アネモネ球根を冷蔵庫吸水させたら白いカビとベタつく臭い…芽は出るのか不安になった秋の体験
2026-02-15
球根を見つけたときは嬉しかったのに、冷蔵庫を開けた瞬間に鼻をつく匂いで気持ちが沈んだ。あの独特のベタつくような臭い。白っぽいカビまで出ていて、「もうダメかも」と本気で思った。
10月末、去年のアネモネ球根をダメもとで湿らせた水苔に包み、冷蔵庫で吸水させていた。数日後に確認すると、球根の表面がややぬめり、ところどころに白いカビ。水苔もじっとり重く、触ると指にまとわりつく感じがあった。発根を期待していたのに、まず心配が先に立った。「やりすぎたかも…」と冷蔵庫の前でしばらく固まった。
それでも小さな根と芽らしきものが顔を出しているのを見つけて、希望を捨てきれなかった。11月3日に直径30cmの浅鉢へ植え付けたが、カビがあった球根は芽が出るのかずっと不安だった。毎朝土の表面をのぞき込み、「動いてる?」「腐ってない?」と何度も確認する自分がいた。

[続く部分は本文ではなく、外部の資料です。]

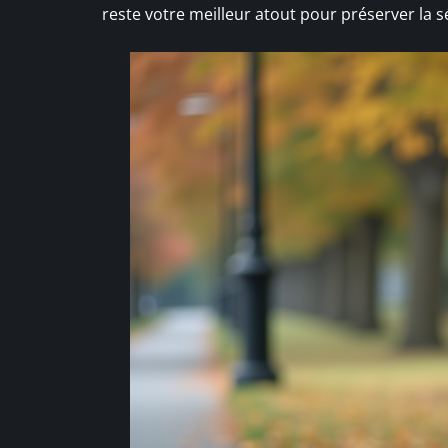
reste votre meilleur atout pour préserver la s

結果的に、数週間後に2本だけ葉が出てきた。わらびのような小さな芽を見たときは、思わず「生きてた!」と声が出た。ただ、発芽率は思ったより低く、カビが出た球根のいくつかはそのまま消えてしまった。水苔の湿らせ具合や期間を曖昧にしていたのが原因だと思う。

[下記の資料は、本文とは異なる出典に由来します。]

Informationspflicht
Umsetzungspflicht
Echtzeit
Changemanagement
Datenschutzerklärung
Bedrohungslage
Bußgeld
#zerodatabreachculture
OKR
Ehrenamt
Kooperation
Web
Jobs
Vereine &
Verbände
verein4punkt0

吸水は簡単そうに見えて、加減が難しい。乾燥球根だからと焦って水分を与えすぎ、冷蔵庫の中で過湿状態にしてしまったのだろう。ブログのやり方をそのまま真似ただけで、自分の環境や球根の状態を考えていなかった。冷蔵庫という閉鎖空間での湿度の高さを甘く見ていた。
今は、吸水させる期間を短めにし、こまめに確認するようにしている。白いカビを見たときのあの不安と匂いは忘れられない。球根は静かだけれど、とても繊細だ。焦らず、触りすぎず、でも放置もしすぎない。その揺れの中で、毎年少しずつ学んでいる気がする。